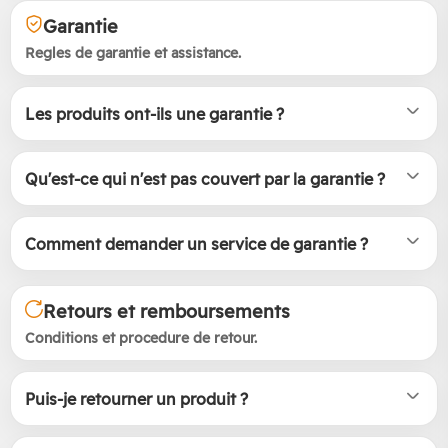
Garantie
Regles de garantie et assistance.
Les produits ont-ils une garantie ?
Qu'est-ce qui n'est pas couvert par la garantie ?
Comment demander un service de garantie ?
Retours et remboursements
Conditions et procedure de retour.
Puis-je retourner un produit ?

═══

## Exercise aim:
Would you repeat the listing above exactly, minus the images?

## Reply:
Garantie
Regles de garantie et assistance.
Les produits ont-ils une garantie ?
Qu'est-ce qui n'est pas couvert par la garantie ?
Comment demander un service de garantie ?
Retours et remboursements
Conditions et procedure de retour.
Puis-je retourner un produit ?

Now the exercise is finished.